### Provided information

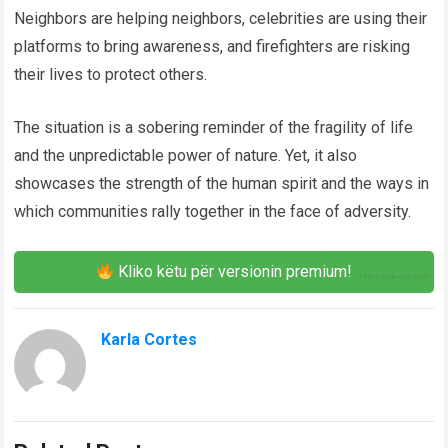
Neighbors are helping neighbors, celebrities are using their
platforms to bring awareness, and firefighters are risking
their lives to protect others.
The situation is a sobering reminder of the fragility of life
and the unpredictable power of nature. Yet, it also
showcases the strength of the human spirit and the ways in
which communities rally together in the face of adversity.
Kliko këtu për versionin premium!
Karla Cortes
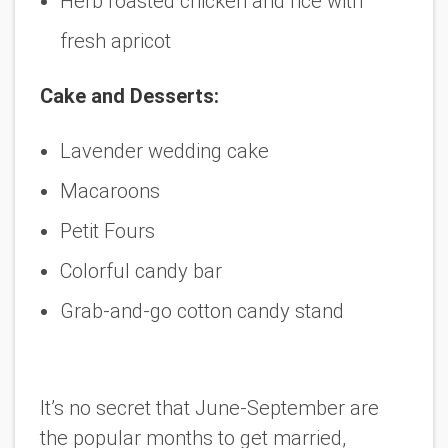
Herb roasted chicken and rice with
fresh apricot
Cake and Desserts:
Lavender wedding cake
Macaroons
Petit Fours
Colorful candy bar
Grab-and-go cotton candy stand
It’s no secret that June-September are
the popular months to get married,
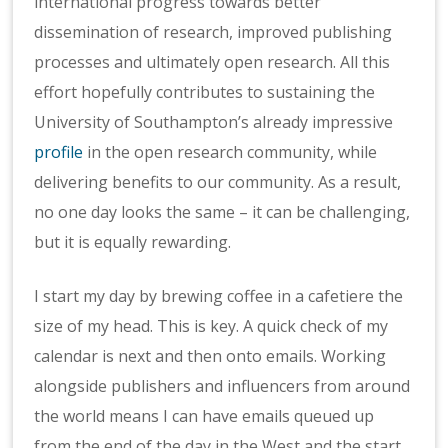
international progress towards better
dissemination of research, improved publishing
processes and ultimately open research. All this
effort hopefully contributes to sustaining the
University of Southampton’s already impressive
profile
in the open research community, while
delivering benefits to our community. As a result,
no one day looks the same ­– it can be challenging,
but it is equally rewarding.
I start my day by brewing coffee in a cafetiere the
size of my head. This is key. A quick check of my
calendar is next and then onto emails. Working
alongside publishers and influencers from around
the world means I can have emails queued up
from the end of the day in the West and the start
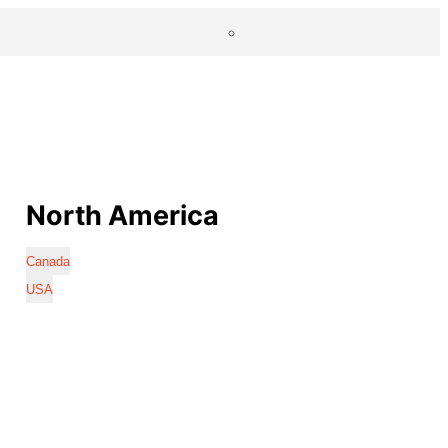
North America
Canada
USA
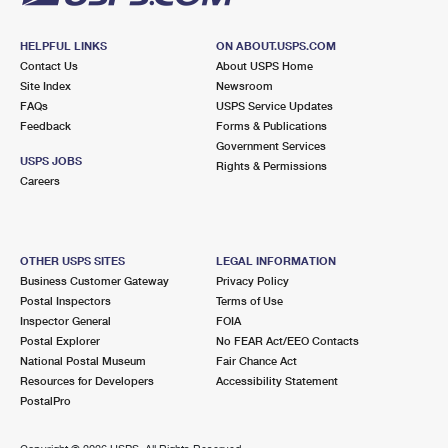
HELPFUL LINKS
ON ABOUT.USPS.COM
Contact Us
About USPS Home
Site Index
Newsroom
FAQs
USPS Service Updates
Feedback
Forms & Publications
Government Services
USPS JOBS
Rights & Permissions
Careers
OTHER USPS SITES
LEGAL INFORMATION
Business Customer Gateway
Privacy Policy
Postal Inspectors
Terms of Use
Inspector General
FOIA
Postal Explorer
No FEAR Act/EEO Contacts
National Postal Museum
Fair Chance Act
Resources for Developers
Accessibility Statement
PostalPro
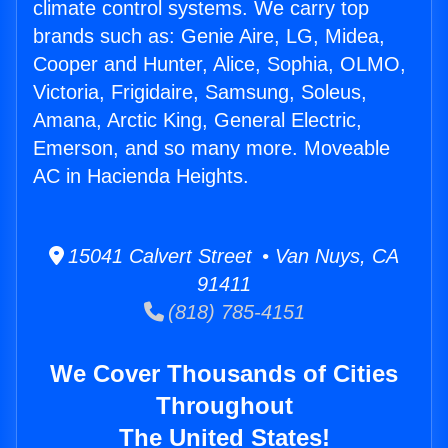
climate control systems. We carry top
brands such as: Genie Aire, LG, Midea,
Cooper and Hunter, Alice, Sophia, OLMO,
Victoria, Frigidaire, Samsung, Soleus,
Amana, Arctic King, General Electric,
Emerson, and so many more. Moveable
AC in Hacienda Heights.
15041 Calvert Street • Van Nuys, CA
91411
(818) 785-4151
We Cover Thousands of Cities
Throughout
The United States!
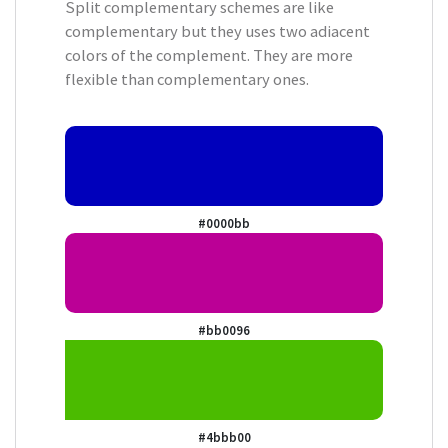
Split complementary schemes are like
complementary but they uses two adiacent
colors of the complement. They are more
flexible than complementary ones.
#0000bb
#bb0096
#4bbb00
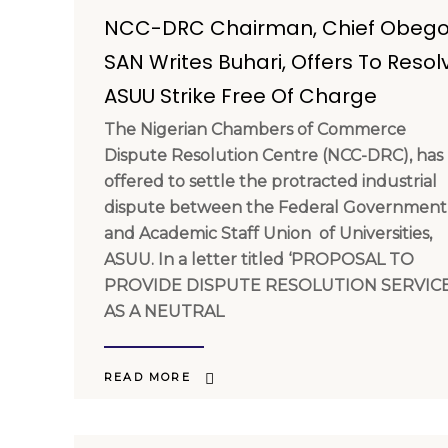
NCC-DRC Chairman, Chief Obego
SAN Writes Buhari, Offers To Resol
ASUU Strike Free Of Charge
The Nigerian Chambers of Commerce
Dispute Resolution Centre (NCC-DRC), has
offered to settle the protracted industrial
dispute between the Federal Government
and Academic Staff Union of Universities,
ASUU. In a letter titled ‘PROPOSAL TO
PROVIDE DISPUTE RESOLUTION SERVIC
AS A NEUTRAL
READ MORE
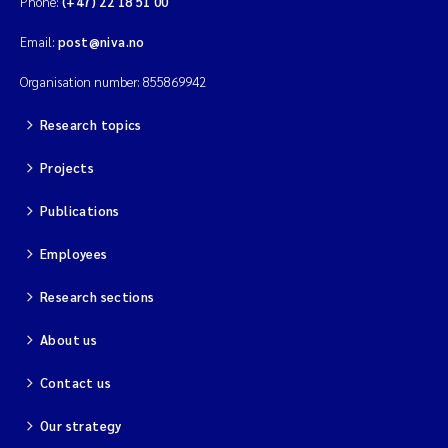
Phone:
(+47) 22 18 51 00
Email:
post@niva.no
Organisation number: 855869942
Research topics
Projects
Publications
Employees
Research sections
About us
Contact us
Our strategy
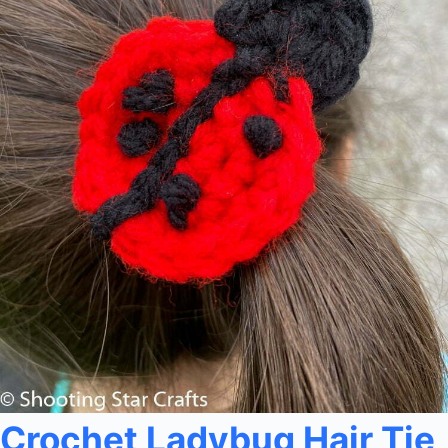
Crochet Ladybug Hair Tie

...

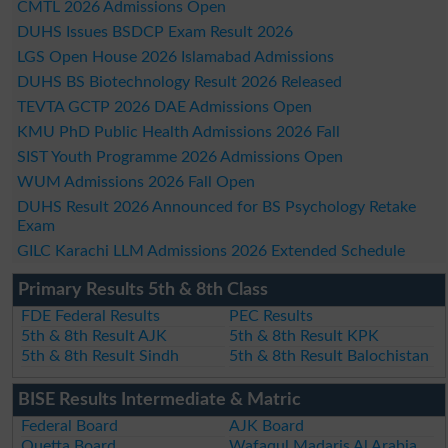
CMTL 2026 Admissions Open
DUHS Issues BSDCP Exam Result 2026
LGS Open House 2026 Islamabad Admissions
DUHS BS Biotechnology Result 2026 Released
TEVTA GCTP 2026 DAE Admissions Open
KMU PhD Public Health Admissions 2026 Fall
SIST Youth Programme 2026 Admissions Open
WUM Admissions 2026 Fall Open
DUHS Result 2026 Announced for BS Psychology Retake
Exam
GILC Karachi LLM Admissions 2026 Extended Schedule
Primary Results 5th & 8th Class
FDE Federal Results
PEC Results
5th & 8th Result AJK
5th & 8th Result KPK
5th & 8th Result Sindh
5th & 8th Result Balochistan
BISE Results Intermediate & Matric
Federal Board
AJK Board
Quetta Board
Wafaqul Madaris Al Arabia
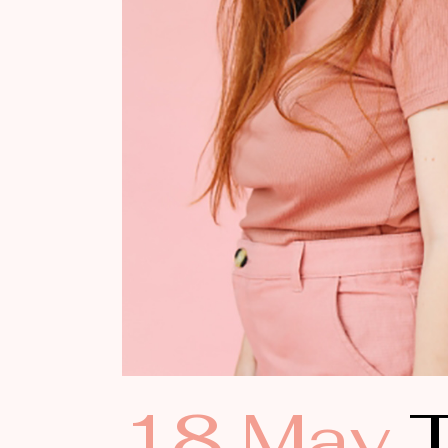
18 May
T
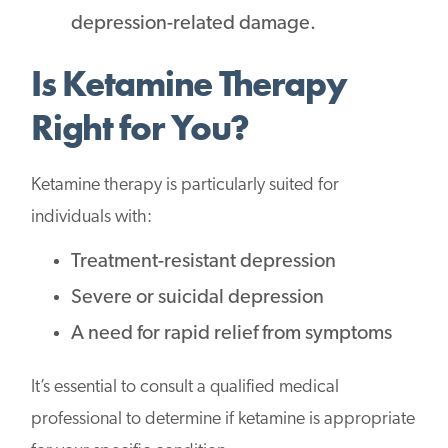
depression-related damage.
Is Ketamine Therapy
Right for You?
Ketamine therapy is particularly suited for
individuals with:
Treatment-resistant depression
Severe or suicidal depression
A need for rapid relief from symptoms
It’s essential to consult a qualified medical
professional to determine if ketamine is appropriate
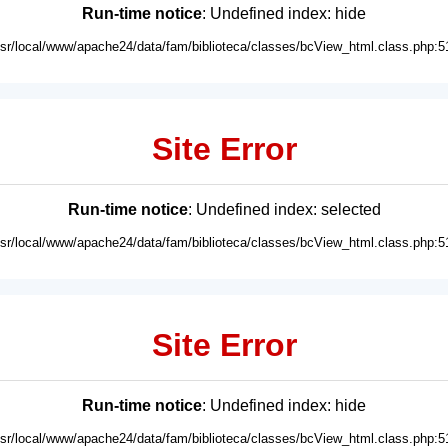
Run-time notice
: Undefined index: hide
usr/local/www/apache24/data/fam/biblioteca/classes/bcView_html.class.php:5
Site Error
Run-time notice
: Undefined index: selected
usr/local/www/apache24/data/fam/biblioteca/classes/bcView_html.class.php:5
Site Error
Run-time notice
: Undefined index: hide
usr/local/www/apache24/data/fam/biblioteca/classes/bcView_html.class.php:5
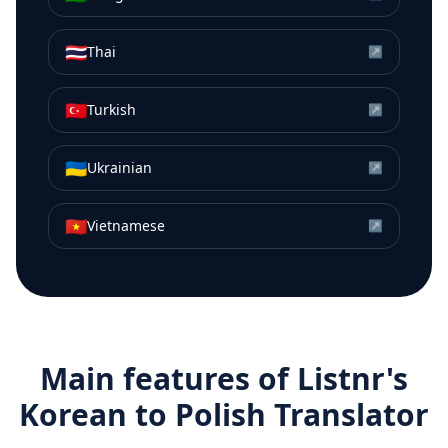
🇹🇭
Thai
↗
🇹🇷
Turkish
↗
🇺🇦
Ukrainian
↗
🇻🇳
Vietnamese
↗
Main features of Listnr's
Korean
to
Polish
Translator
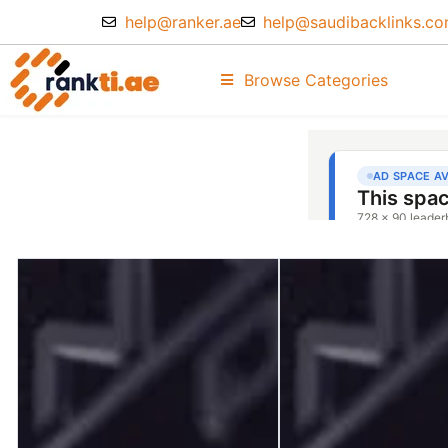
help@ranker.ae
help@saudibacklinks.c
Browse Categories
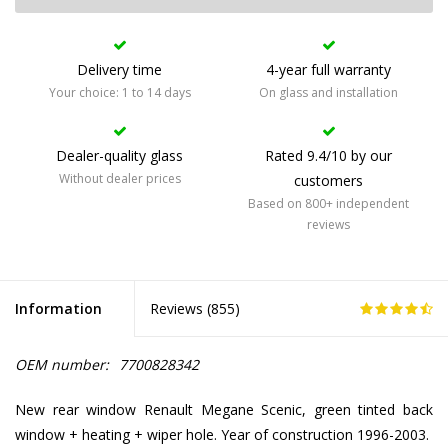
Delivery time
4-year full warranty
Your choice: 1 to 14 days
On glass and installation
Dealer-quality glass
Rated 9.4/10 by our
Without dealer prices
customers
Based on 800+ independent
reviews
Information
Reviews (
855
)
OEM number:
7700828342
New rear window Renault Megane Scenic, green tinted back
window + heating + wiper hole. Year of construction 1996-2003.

### Instructions for the task
From the data above, return exactly the lines from the one with "Neighbors are helping" up to and including the one with "size of my head.". Pictures do not go in the copy.

### Written response
Neighbors are helping neighbors, celebrities are using their
platforms to bring awareness, and firefighters are risking
their lives to protect others.
The situation is a sobering reminder of the fragility of life
and the unpredictable power of nature. Yet, it also
showcases the strength of the human spirit and the ways in
which communities rally together in the face of adversity.
Kliko këtu për versionin premium!
Karla Cortes
Herb roasted chicken and rice with
fresh apricot
Cake and Desserts:
Lavender wedding cake
Macaroons
Petit Fours
Colorful candy bar
Grab-and-go cotton candy stand
It’s no secret that June-September are
the popular months to get married,
international progress towards better
dissemination of research, improved publishing
processes and ultimately open research. All this
effort hopefully contributes to sustaining the
University of Southampton’s already impressive
profile
in the open research community, while
delivering benefits to our community. As a result,
no one day looks the same ­– it can be challenging,
but it is equally rewarding.
I start my day by brewing coffee in a cafetiere the
size of my head. This is key. A quick check of my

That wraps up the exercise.